◆ Exercise description ◆
Everything from the line containing "Optional Appellate Arbitration Rules." through the line containing "character, giving them" should be repeated exactly, and nothing else from the data.

◆ Extracted data ◆
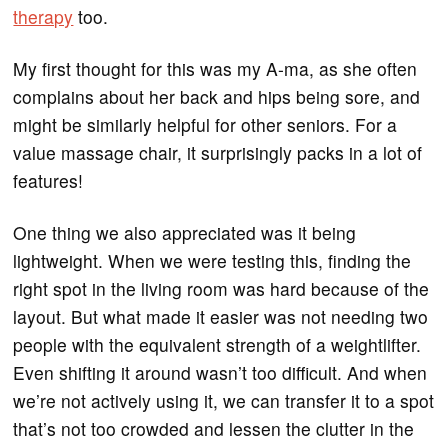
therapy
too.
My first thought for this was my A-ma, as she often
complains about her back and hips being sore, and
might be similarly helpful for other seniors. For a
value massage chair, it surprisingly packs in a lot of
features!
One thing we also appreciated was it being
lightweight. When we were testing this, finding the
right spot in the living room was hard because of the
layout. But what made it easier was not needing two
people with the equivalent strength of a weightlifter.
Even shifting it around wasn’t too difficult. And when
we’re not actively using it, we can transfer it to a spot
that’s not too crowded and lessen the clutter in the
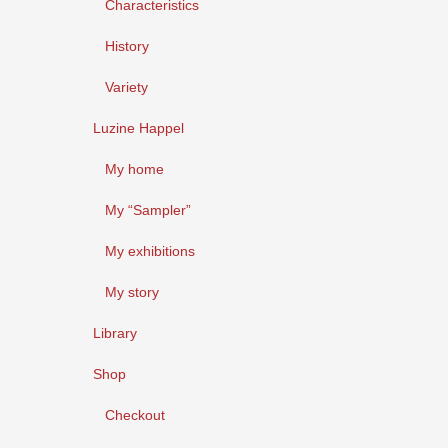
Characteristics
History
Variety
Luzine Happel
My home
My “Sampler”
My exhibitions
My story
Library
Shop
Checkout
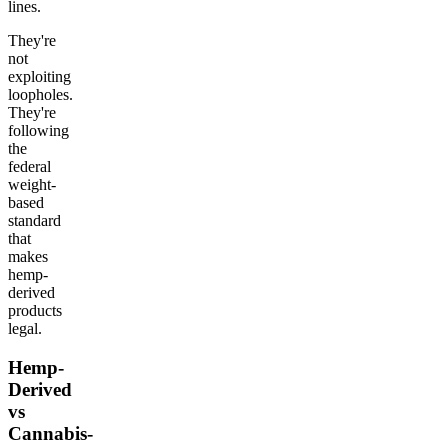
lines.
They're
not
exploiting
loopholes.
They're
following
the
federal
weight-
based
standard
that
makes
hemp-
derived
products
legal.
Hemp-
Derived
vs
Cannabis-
...
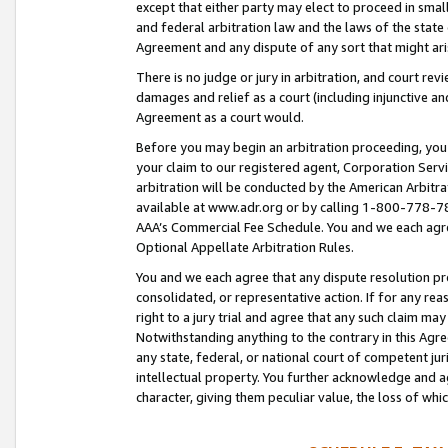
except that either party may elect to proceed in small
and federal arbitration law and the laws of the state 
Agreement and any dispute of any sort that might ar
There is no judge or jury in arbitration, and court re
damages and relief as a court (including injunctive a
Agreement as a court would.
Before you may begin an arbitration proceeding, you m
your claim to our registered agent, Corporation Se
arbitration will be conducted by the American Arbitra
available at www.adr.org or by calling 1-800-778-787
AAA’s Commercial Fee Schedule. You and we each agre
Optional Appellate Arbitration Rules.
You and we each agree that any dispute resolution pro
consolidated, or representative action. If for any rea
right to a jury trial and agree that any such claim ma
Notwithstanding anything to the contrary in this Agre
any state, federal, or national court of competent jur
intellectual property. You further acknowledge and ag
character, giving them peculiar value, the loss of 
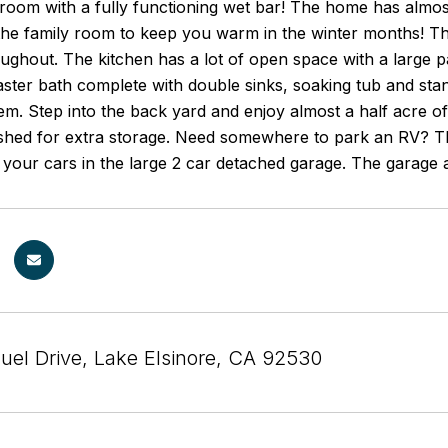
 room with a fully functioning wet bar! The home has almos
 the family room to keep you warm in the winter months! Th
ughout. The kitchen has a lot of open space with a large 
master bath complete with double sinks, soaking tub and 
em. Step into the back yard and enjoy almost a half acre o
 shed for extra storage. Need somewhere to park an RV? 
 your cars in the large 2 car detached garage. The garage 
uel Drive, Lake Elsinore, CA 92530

◆ Expected answer ◆
Optional Appellate Arbitration Rules.
You and we each agree that any dispute resolution pro
consolidated, or representative action. If for any rea
right to a jury trial and agree that any such claim ma
Notwithstanding anything to the contrary in this Agre
any state, federal, or national court of competent jur
intellectual property. You further acknowledge and ag
character, giving them peculiar value, the loss of 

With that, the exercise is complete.